▸ **The task**
Output, word for word, the lines of this listing that fall between the line with "Join Us Online" and the line with "Updates full year 2026 guidance", counting both of those lines, and no others.

▸ **Given data**
•••••

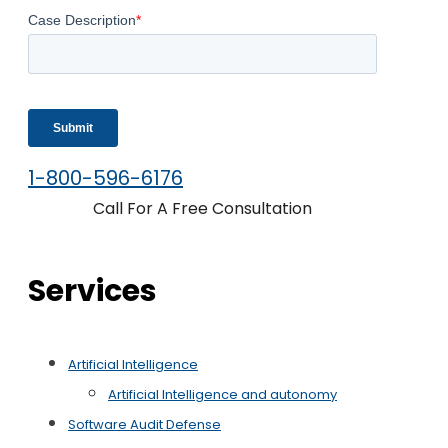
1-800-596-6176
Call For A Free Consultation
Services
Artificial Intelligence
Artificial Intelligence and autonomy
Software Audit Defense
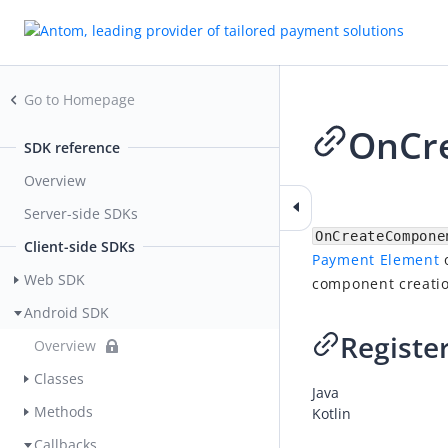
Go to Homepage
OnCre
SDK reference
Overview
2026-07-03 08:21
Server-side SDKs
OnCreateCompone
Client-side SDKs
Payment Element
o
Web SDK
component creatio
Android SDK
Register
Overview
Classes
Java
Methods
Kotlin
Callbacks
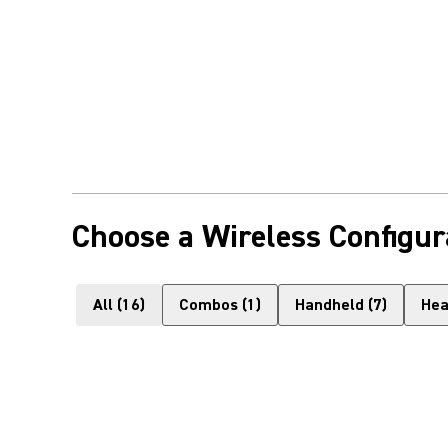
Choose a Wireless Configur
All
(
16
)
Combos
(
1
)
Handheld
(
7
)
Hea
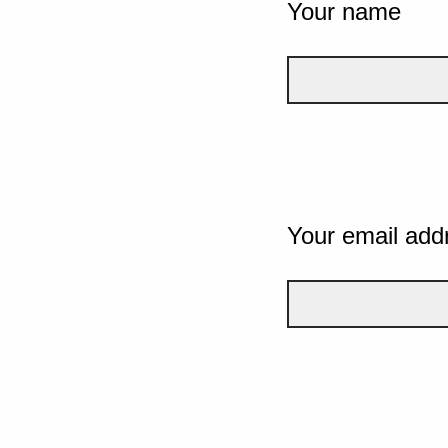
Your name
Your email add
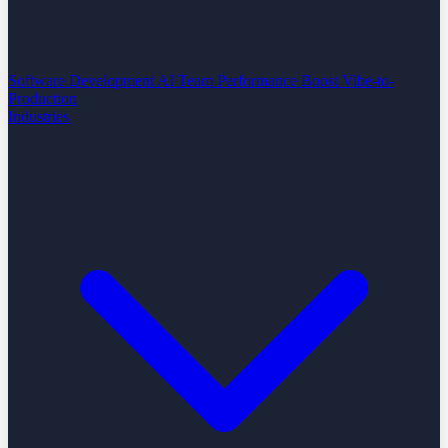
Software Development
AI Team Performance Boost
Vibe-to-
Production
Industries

•••••

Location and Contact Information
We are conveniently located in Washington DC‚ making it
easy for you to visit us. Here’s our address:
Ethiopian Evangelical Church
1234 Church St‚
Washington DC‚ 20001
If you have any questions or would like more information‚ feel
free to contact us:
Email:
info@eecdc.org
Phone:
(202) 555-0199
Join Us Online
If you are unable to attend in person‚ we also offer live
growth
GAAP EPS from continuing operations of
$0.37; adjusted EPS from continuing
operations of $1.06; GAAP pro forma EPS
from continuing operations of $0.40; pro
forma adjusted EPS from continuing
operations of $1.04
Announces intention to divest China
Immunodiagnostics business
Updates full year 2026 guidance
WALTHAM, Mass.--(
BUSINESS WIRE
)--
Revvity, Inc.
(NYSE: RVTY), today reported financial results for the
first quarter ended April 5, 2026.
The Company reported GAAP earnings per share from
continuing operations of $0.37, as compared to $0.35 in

•••••

▸ **Answer to this problem**
Join Us Online
If you are unable to attend in person‚ we also offer live
growth
GAAP EPS from continuing operations of
$0.37; adjusted EPS from continuing
operations of $1.06; GAAP pro forma EPS
from continuing operations of $0.40; pro
forma adjusted EPS from continuing
operations of $1.04
Announces intention to divest China
Immunodiagnostics business
Updates full year 2026 guidance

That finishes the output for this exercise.